» **THE INPUT**
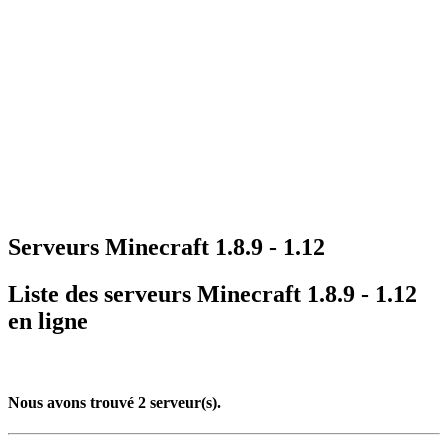
Serveurs Minecraft 1.8.9 - 1.12
Liste des serveurs Minecraft
1.8.9 - 1.12
en ligne
Nous avons trouvé
2
serveur(s).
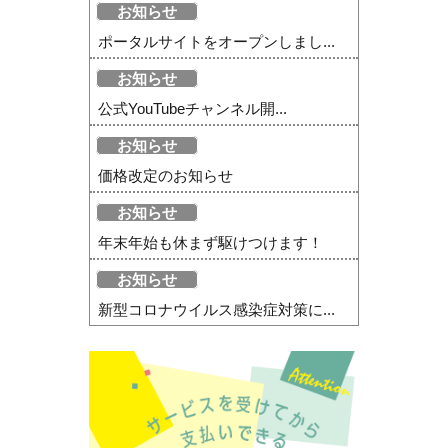
お知らせ
ポータルサイトをオープンしまし...
お知らせ
公式YouTubeチャンネル開...
お知らせ
価格改定のお知らせ
お知らせ
年末年始も休まず駆けつけます！
お知らせ
新型コロナウイルス感染症対策に...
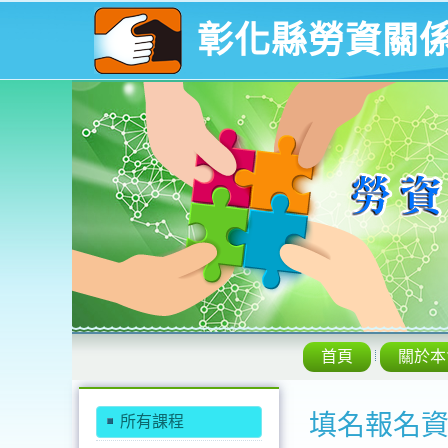
彰化縣勞資關
首頁
關於本
填名報名
所有課程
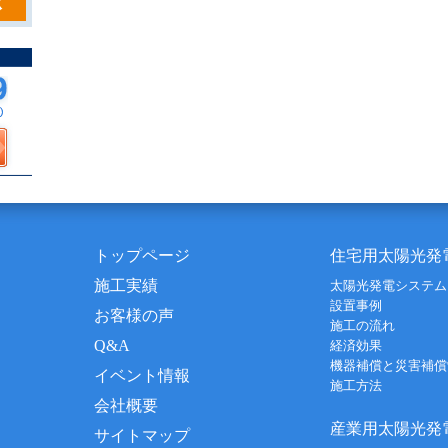
トップページ
住宅用太陽光発
施工実績
太陽光発電システム
設置事例
お客様の声
施工の流れ
Q&A
経済効果
機器補償と災害補償
イベント情報
施工方法
会社概要
産業用太陽光発
サイトマップ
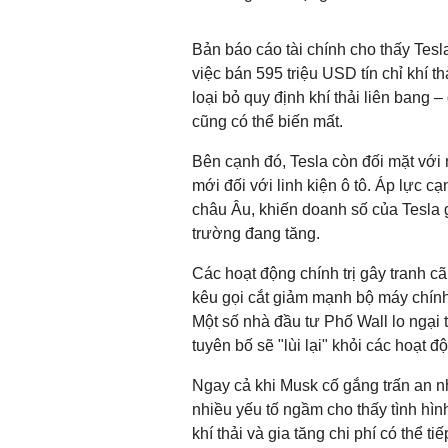
Bản báo cáo tài chính cho thấy Tesl
việc bán 595 triệu USD tín chỉ khí 
loại bỏ quy định khí thải liên bang –
cũng có thể biến mất.
Bên cạnh đó, Tesla còn đối mặt với
mới đối với linh kiện ô tô. Áp lực c
châu Âu, khiến doanh số của Tesla g
trường đang tăng.
Các hoạt động chính trị gây tranh 
kêu gọi cắt giảm mạnh bộ máy chính
Một số nhà đầu tư Phố Wall lo ngại 
tuyên bố sẽ "lùi lại" khỏi các hoạt độ
Ngay cả khi Musk cố gắng trấn an n
nhiều yếu tố ngầm cho thấy tình hìn
khí thải và gia tăng chi phí có thể ti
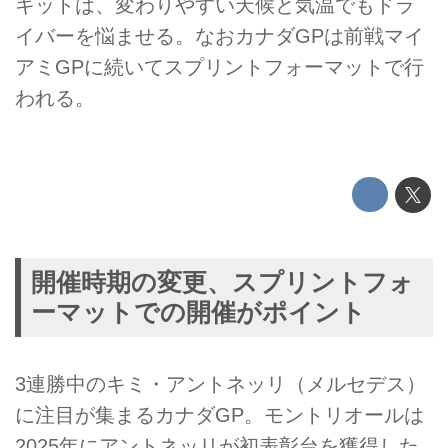
キットは、変わりやすい天候と気温でもドラ
イバーを悩ませる。なおカナダGPは前戦マイ
アミGPに続いてスプリントフォーマットで行
われる。
開催時期の変更、スプリントフォ
ーマットでの開催がポイント
3連勝中のキミ・アントネッリ（メルセデス）
に注目が集まるカナダGP。モントリオールは
2025年にアントネッリが初表彰台を獲得した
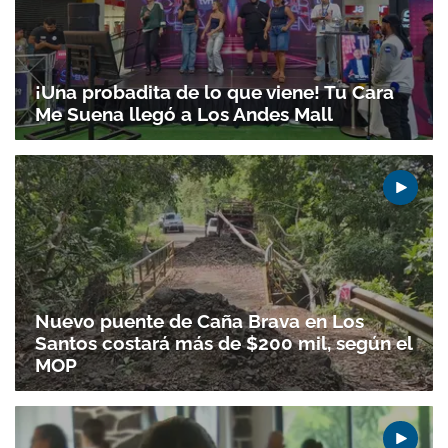
¡Una probadita de lo que viene! Tu Cara
Me Suena llegó a Los Andes Mall
Nuevo puente de Caña Brava en Los
Santos costará más de $200 mil, según el
MOP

» **EXERCISE DESCRIPTION**
Line for line, output the entries above from the line with "cũng có thể biến mất." to the line with "viene! Tu Cara", both included, and nothing more. Skip pictures.

» **ANSWER FOR THIS EXERCISE**
cũng có thể biến mất.
Bên cạnh đó, Tesla còn đối mặt với
mới đối với linh kiện ô tô. Áp lực c
châu Âu, khiến doanh số của Tesla g
trường đang tăng.
Các hoạt động chính trị gây tranh 
kêu gọi cắt giảm mạnh bộ máy chính
Một số nhà đầu tư Phố Wall lo ngại 
tuyên bố sẽ "lùi lại" khỏi các hoạt độ
Ngay cả khi Musk cố gắng trấn an n
nhiều yếu tố ngầm cho thấy tình hìn
khí thải và gia tăng chi phí có thể ti
キットは、変わりやすい天候と気温でもドラ
イバーを悩ませる。なおカナダGPは前戦マイ
アミGPに続いてスプリントフォーマットで行
われる。
開催時期の変更、スプリントフォ
ーマットでの開催がポイント
3連勝中のキミ・アントネッリ（メルセデス）
に注目が集まるカナダGP。モントリオールは
2025年にアントネッリが初表彰台を獲得した
¡Una probadita de lo que viene! Tu Cara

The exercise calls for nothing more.